McGrath also points to an interesting paper in the April 2003 issue of the International Journal of Astrobiology. In it, astronomers Bernard Carr (St Mary’s, London) and Martin Rees (Cambridge) give an account of a 2002 conference on biological aspects of the anthropic principle. Even in a conference with this title, issues of chemical evolution took up part of the proceedings, but what was most interesting was the section on ‘evolution of biological fine-tuning’. The research in this area was all too tentative to be published more fully, but covered areas such as robustness in biological networks, and the ‘choice’ of DNA and proteins as information-carrying molecules in biological systems.

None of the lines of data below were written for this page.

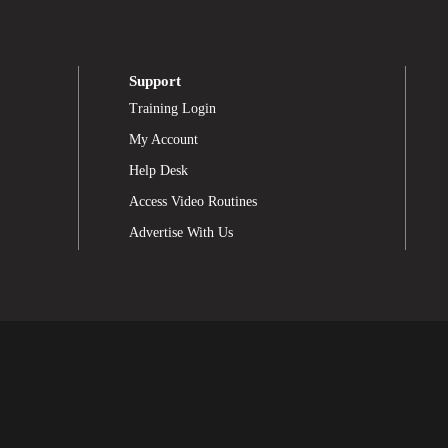
Support
Training Login
My Account
Help Desk
Access Video Routines
Advertise With Us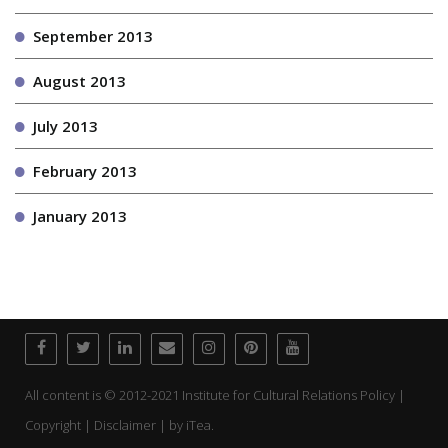
September 2013
August 2013
July 2013
February 2013
January 2013
All content is © 2012-2021 Institute for Cultural Relations Policy |
Copyright | Disclaimer | by
iTea.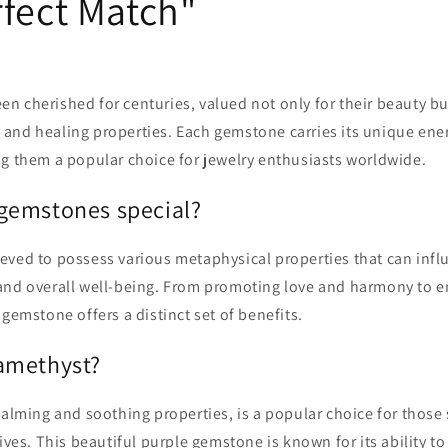
rfect Match"
 cherished for centuries, valued not only for their beauty but
and healing properties. Each gemstone carries its unique ene
ng them a popular choice for jewelry enthusiasts worldwide.
gemstones special?
eved to possess various metaphysical properties that can infl
and overall well-being. From promoting love and harmony to e
 gemstone offers a distinct set of benefits.
amethyst?
calming and soothing properties, is a popular choice for those 
lives. This beautiful purple gemstone is known for its ability t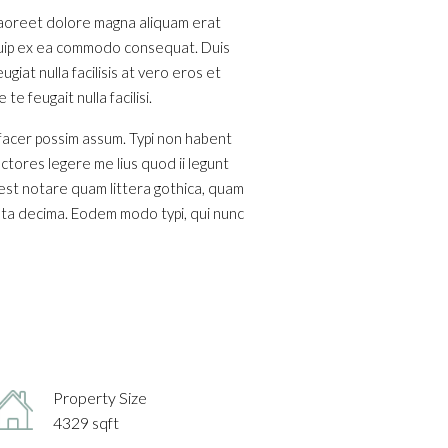
 laoreet dolore magna aliquam erat
liquip ex ea commodo consequat. Duis
giat nulla facilisis at vero eros et
e feugait nulla facilisi.
 facer possim assum. Typi non habent
ectores legere me lius quod ii legunt
est notare quam littera gothica, quam
nta decima. Eodem modo typi, qui nunc
Property Size
4329 sqft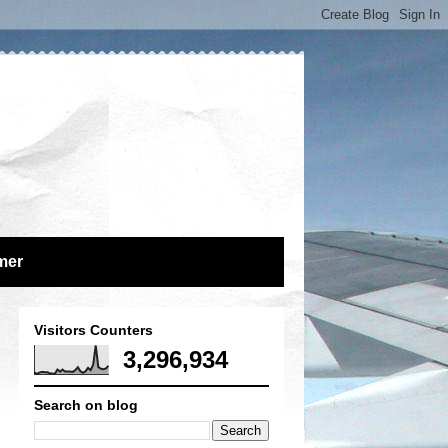
mer
Visitors Counters
3,296,934
Search on blog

Biological systems are enormously complex, which is why it’s taken us so long to get around to even beginning to understand things at the level of whole organisms. But there is a trend, in that although the total ‘space’ of possibilities (for example, for the sequence of a protein of a particular length) is usually enormous, in reality the number of variants present in nature is relatively small. At times it is possible to pinpoint why certain solutions have been arrived at – for example, the camera eye is quite simply the best way to see light. At other times the reason why a particular solution has been arrived at is less clear, as in the origin of biochemical systems and cellular life.

Whether the existing systems we see are an accident of history (i.e. where a number of potential solutions could work) or are another example of fine-tuning, is yet to be determined. What is clear to me, however, is that the astonishingly fertile chemistry of life and evolvability that we see is entirely consistent with the existence of the God revealed in the Bible who provides us with a rich source of teaching and guides us though the process of learning by our mistakes.